How to consolidate data from different data sources
As a data architect for years, I tends to take this for granted, until someone came to me and asking me some methodology (or just simply HOW to do it) on consolidating data from different databases into one database.
For some unknown reason people tends to think different databases will have the same data structure. For example, if database A has a customer table, and database B also has a customer table, somehow people automatically assume they have the same columns and contain the same information. This assumption can lead to serious under-estimation on a project, and it happens often.

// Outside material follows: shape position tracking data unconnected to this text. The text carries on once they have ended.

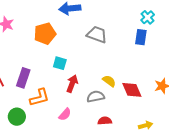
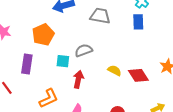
gray trapezoid: (97, 35) -> (100, 16), moved
purple rectangle: (23, 78) -> (27, 64), moved
gray semicircle: (96, 96) -> (84, 50), moved

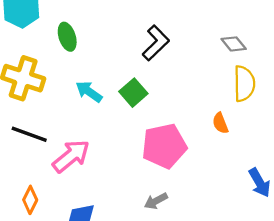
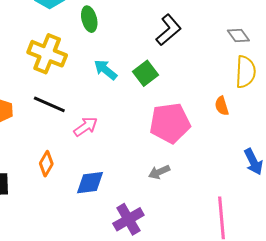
pink arrow: (71, 156) -> (86, 127), size x0.7

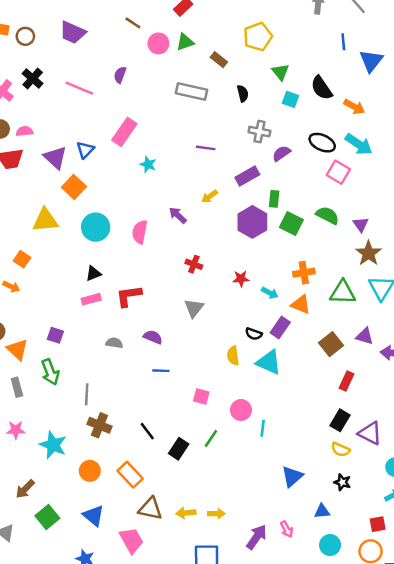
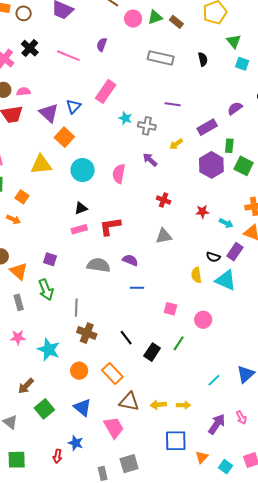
brown rectangle: (219, 60) -> (176, 22), moved
gray cross: (259, 132) -> (147, 126), moved
gray triangle: (194, 308) -> (164, 236), turned 42
gray semicircle: (114, 343) -> (99, 265), size x1.6
cyan line: (263, 428) -> (214, 380), moved, turned 40

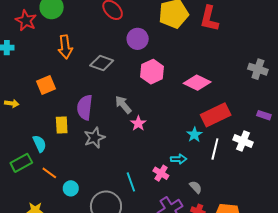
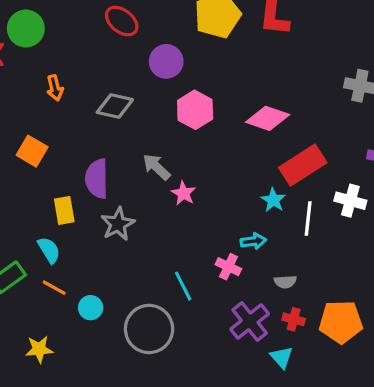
orange arrow: (65, 47) -> (55, 88), size x0.7
orange square: (46, 85) -> (32, 151), turned -30
cyan semicircle: (39, 144) -> (49, 250), moved
gray semicircle: (196, 187) -> (285, 282), turned 136

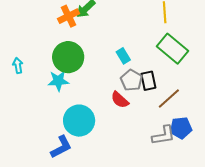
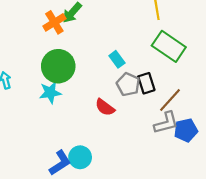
red semicircle: (120, 100) -> (105, 107), moved
cyan circle: (79, 121) -> (80, 157), moved, size x0.7
gray L-shape: (164, 135) -> (166, 123), moved

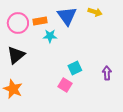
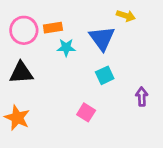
blue triangle: (67, 16) -> (102, 38), moved
black triangle: (16, 55) -> (21, 73), turned 36
cyan square: (75, 68) -> (105, 75), moved

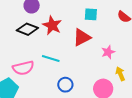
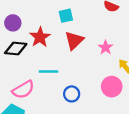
cyan square: (91, 14) -> (66, 16), moved
red star: (52, 25) -> (40, 37), turned 30

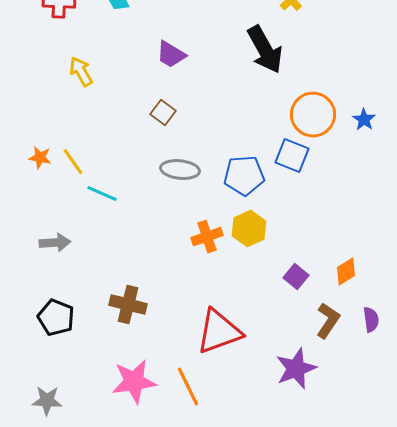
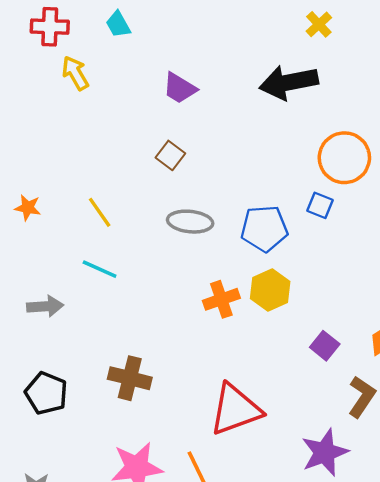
black arrow: (265, 50) -> (289, 82), turned 108
yellow arrow: (81, 72) -> (75, 73), moved
blue square: (292, 156) -> (320, 205), size x0.7
yellow line: (73, 162) -> (100, 212), moved
cyan line: (102, 194) -> (100, 269), moved

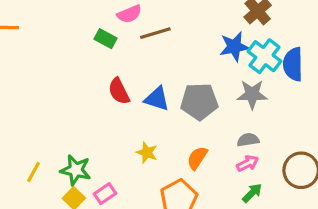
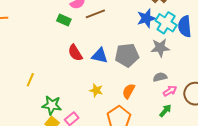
pink arrow: (248, 163) -> (170, 91), moved
yellow line: (34, 172) -> (30, 80), moved

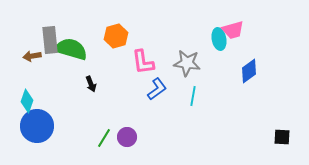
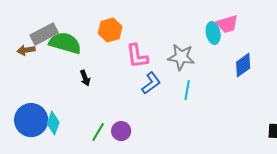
gray rectangle: (50, 40) -> (44, 34), turned 68
cyan diamond: (27, 101) -> (53, 123), moved

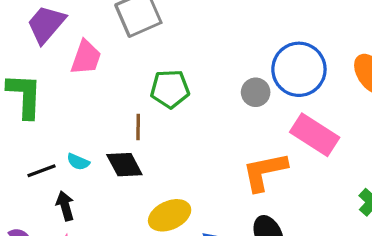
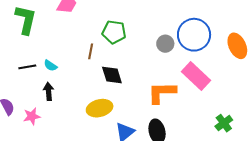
black diamond: (124, 165) -> (112, 75), moved
black arrow: (65, 206) -> (49, 91), moved

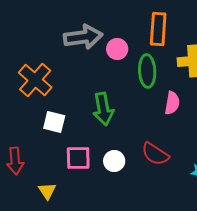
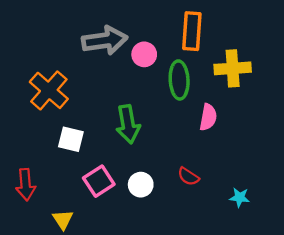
red semicircle: (155, 154) -> (188, 176), size x0.7
pink square: (78, 158) -> (99, 181), turned -32

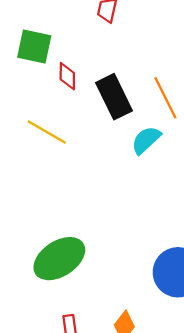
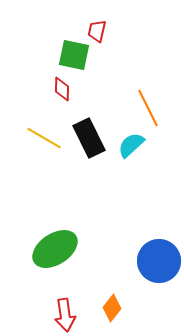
green square: (34, 46) -> (74, 55), moved
black rectangle: (114, 97) -> (89, 138), moved

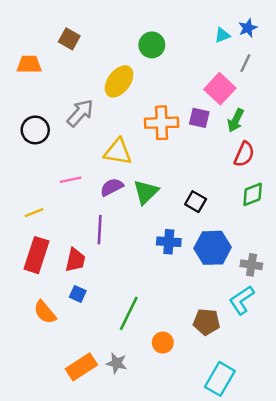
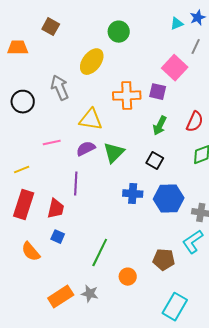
gray arrow: (80, 113) -> (60, 88), turned -65
green arrow: (236, 120) -> (160, 126), moved

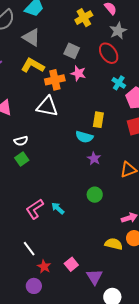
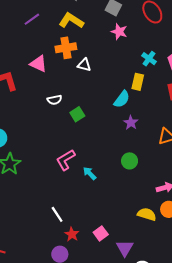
orange cross: (55, 80) -> (66, 48), moved
cyan cross: (119, 83) -> (149, 59), moved
white triangle: (47, 106) -> (84, 65), size x0.6
cyan semicircle: (84, 137) -> (122, 99), turned -72
green square: (22, 159) -> (77, 114), moved
pink L-shape: (35, 209) -> (66, 160), moved

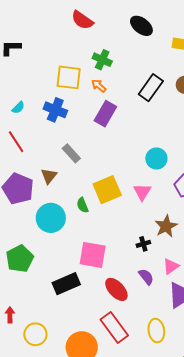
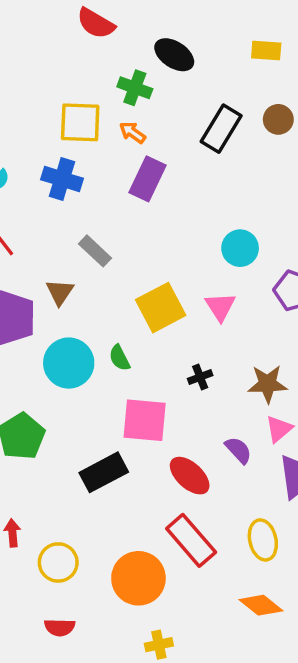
black ellipse: (141, 26) -> (174, 55), moved
green semicircle: (82, 205) -> (120, 358), moved
brown star: (166, 226) -> (268, 384), moved, turned 30
black cross: (143, 244) -> (200, 377), moved

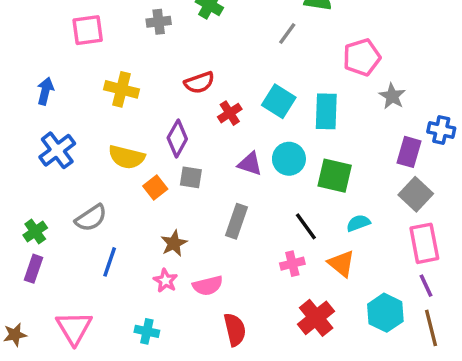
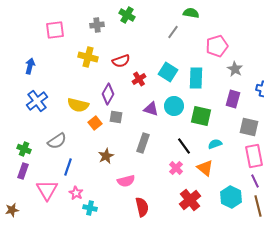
yellow cross: (121, 89) -> (88, 57), moved
purple rectangle: (409, 152) -> (233, 99), moved
gray square: (416, 194) -> (249, 127), turned -30
green cross: (35, 231) -> (24, 149), turned -32
pink cross: (292, 264) -> (176, 168), turned -32
pink star: (165, 281) -> (76, 193), moved
pink triangle: (74, 328) -> (47, 190), moved

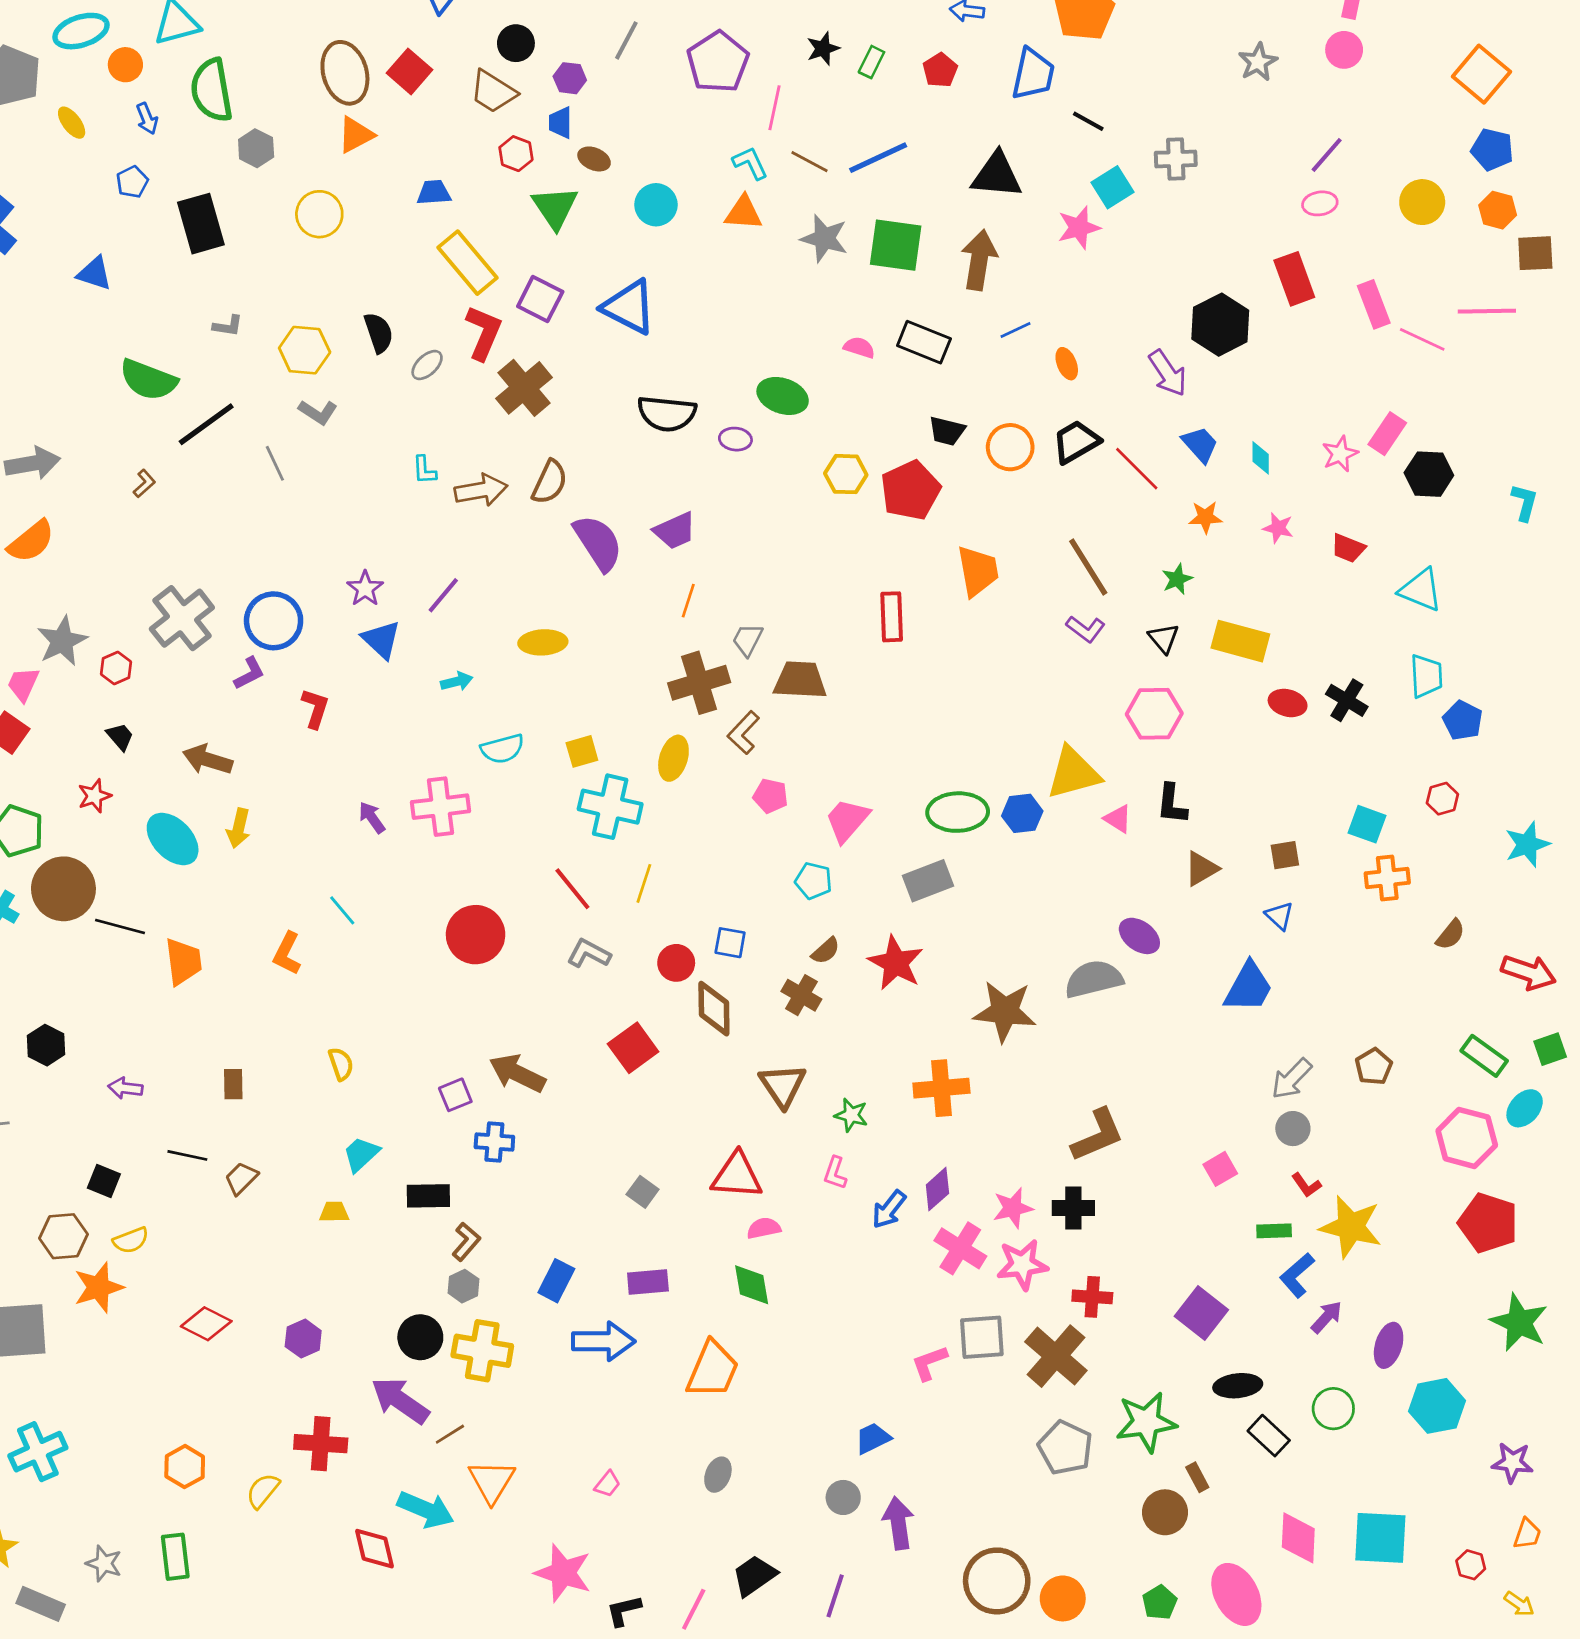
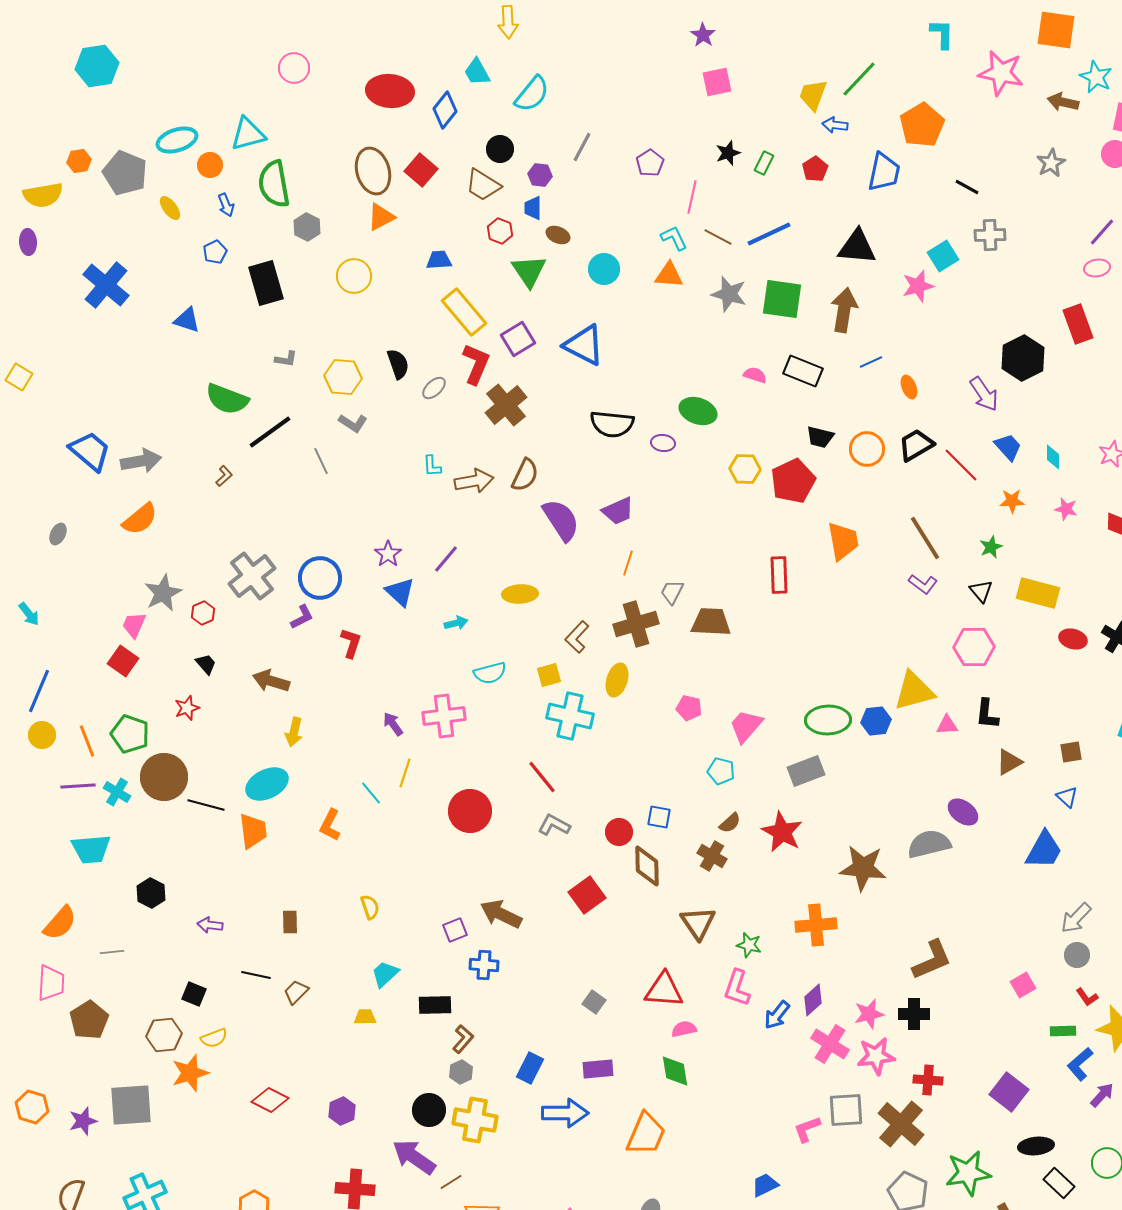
purple pentagon: (718, 62) -> (650, 163), size x0.6
black line: (1088, 121) -> (967, 187), moved
purple square: (540, 299) -> (518, 339), turned 32
brown L-shape: (744, 733) -> (577, 637), moved
pink triangle: (1118, 819) -> (947, 725), turned -35
cyan ellipse: (173, 839) -> (267, 784), moved, turned -72
yellow line: (644, 883) -> (405, 773), moved
pink L-shape: (835, 1173) -> (737, 988), size x1.5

Although each situation is different, there are basic principles to follow:
1. Find a good data modeler to design a central data model for you. Is it a database for management reports, for transaction, how many departments are going to use it? What is the purpose of central database?
2. Set up staging area (a separate set of tables in the database) to store interim data from all sources. In a more complex system, multiple staging areas maybe needed.
3. Mapping (map each field from source to the staging table’s field) and generate files according to defined format from all sources, load them into staging area
4. Mapping from staging into central database. Mapping exercises are usually the most time consuming.
5. Identify data cleansing process. This means that if there are garbage data in the source, the data need to be “clean” before bringing over to the central database. Example: Numbers were being stored as Customer Name in the source data.
6. Get a good team of SQL developers to implement ETL (Extract, Transform and Load) scripts.
Of course the actual work and resources involved are much more complex depending on different situations. However, the basic building-block to consolidate data from different sources is outline above.